Anayasa çizgisinin gerisine düşmesinin asıl nedeni budur. Demirel RTE Hükümeti millî tarihimizle, 27 Mayıs Anayasa’sıyla Anayasamız ile intibaksızlık halindedir. Bu durum Adalet Partisini AKP’yi, partizan bir yönetime ve giderek faşizme itelemektedir.
Partizanlık gayretleri bütün Devlet dairelerinde, sendikalarda, öğrenci derneklerinde, öğretmenler topluluğunda, esnaf derneklerinde kendisini şiddetle hissettirmektedir.
Halk çocuklarının bilinçlenmesini önlemek için Millî Eğitim Bakanlığı sistemli şekilde çalışmaktadır. Bakanlığın kilit noktalarına Atatürk düşmanlığı, devrim düşmanlığı ile tanınmış kimseler getirilmiştir. Bunlar öğretmenleri kendi tutucu ve çağ dışı zihniyetlerine göre derecelendirmektedir.
Atatürkçü devrimci, toplumcu öğretmenler, komünistlikle suçlanarak, ya Bakanlık emrine alınmakta, ya başka ödevlere nakledilmekte, ya da istifaya zorlanmaktadırlar. Türkiye Öğretmenler. Sendikası yönetici ve üyelerine sistemli şekilde baskı yapılmaktadır. Bu kuruluşun başına yeni seçilen bir öğretmen, Ankara'daki ödevinden alınarak Elâzığ'ın uzak bir köyüne atamıştır.

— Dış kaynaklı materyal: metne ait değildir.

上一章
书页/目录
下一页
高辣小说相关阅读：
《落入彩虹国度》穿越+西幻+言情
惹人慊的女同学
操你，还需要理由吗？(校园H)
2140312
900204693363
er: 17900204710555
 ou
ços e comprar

Millî Eğitim Bakanı, bu hukuk dışı işlemin nedenlerini açıklayabilir mi? Millî Eğitim Bakanlığı ırkçı, mukaddesatçı ve her türlü gerici ve tutucu yayınların âdeta dağıtım merkezi haline gelmiştir. Bu gibi yayınlar okullara, öğretmenlere gönderilmekte ve bunların okunması ve okutulması için okul yönetim kurulları, öğretmenler üzerine baskı yapılmakladır.
Devlet Tiyatrosunun oynayacağı eserler, çağdaş medeniyet zihniyetiyle çelişen bir şekilde sansür edilmektedir.

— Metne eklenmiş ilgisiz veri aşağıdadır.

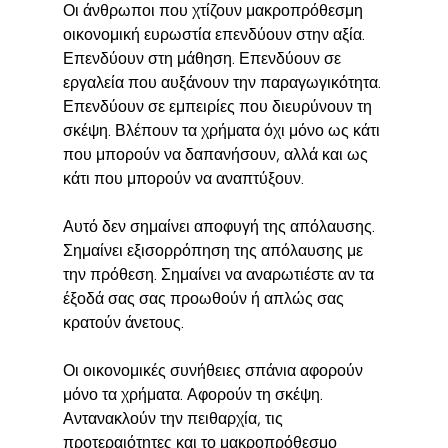
Οι άνθρωποι που χτίζουν μακροπρόθεσμη 
οικονομική ευρωστία επενδύουν στην αξία. 
Επενδύουν στη μάθηση. Επενδύουν σε 
εργαλεία που αυξάνουν την παραγωγικότητα. 
Επενδύουν σε εμπειρίες που διευρύνουν τη 
σκέψη. Βλέπουν τα χρήματα όχι μόνο ως κάτι 
που μπορούν να δαπανήσουν, αλλά και ως 
κάτι που μπορούν να αναπτύξουν.
Αυτό δεν σημαίνει αποφυγή της απόλαυσης. 
Σημαίνει εξισορρόπηση της απόλαυσης με 
την πρόθεση. Σημαίνει να αναρωτιέστε αν τα 
έξοδά σας σας προωθούν ή απλώς σας 
κρατούν άνετους.
Οι οικονομικές συνήθειες σπάνια αφορούν 
μόνο τα χρήματα. Αφορούν τη σκέψη. 
Αντανακλούν την πειθαρχία, τις 
προτεραιότητες και το μακροπρόθεσμο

Öğrenci dernekleri, gençlik ve fikir kulüpleri, arasında ayrım yapılmakta, faşist komanda çömezlerinin yuvalandığı kuruluşlar Devlet Hazinesinden beslenmektedir.
Özerk kuruluşlar olması gereken TRT ve Anadolu Ajansı gibi kuruluşlar da, tarafsızlıktan ayrılmaları, Hükümetin propaganda organları haline gelmeleri için baskı yapılmaktadır.
Sayın milletvekilleri,
Yurdun Doğusu ile Batısı arasındaki farkı hızla azaltmak için gerekli gayret gösterilmiyor. Doğulu vatandaşa Anayasanın: “Herkes dil, irk, cinsiyet, siyasi düşünce, felsefi inanç, din ve mezhep ayrımı gözetilmeksizin kanun önünde eşittir,” diyen 12nci 10uncu maddesi uyarınca muamele edilmiyor. Keza alevi vatandaşlarımızı huzura kavuşturacak tedbirler alınmıyor: Diyanet İşleri Başkanlığında Alevilere temsil hakkı tanınmıyor.
…
Tekrar ediyorum. Bütün bu işler millî birliğimizin ve toprak bütünlüğümüzün korunması bakımından son derece ters sonuçlar verebilecek kısa görüşlü bir politikadır. Bu topraklar üzerinde yaşayan ve Türkiye Cumhuriyetine vatandaşlık bağı ile bağlı bulunan herkese eşit muamele edilmelidir.
…
Sayın milletvekilleri, Demirel RTE Hükümeti, her işi ters yürütmekte âdeta kararlı görünüyor. Her vesileyle anarşistlikten, komünistlikten söz açan, Anayasa haklarının kullanılışını anarşistlik olarak nitelendiren Hükümet, izlediği bölücü ve partizan politikasıyla, bizzat kendisi anarşik bir ortam yaratmıştır.
…
Demirel Hükümetinin bu politikası akla ister istemez 5 Mart 1959 tarihli ikili anlaşmayı getiriyor. Başbakan ve Dışişleri Bakanının böyle bir anlaşmanın varlığından haberdar olmadıklarını defalarca tekrarlamış olmaları da şüphe ve endişelerimizi arttırıyor. Başbakana ve Dışişleri Bakanına sözünü ettiğimiz ikili anlaşmanın düstur 3ncü tertip, cilt 41, sayfa 1025 te yayınlanmış olduğunu haber verelim. Bu anlaşmanın başlangıç kısmında Amerika'nın Türkiye'yi doğrudan veya dolaylı saldırılara karşı koruyacağı ifade edildikten sonra, 1nci maddede: Bir saldırı olunca -bu saldırı dolaylı da olabilir Amerikan Hükümetinin Türk Hükümetinin çağrısı üzerine, Silahlı Kuvvetlerin kullanılması dâhil bütün gücüyle, Türkiye'ye yardım edeceği bildirilmektedir. Dolaylı saldırı terimi, devletler hukukunda, içerde baş gösteren yıkıcı faaliyetler karşılığı olarak kullanılmaktadır. Faaliyetlerin yıkıcı olup olmadığına ise, Hükümet karar verir. Görülüyor ki, sözü geçen anlaşmanın bu hükmü, bir yabancı devletin içişlerimize karışması imkânını sağladığı için, millî varlığımız bakımından son derece tehlikelidir.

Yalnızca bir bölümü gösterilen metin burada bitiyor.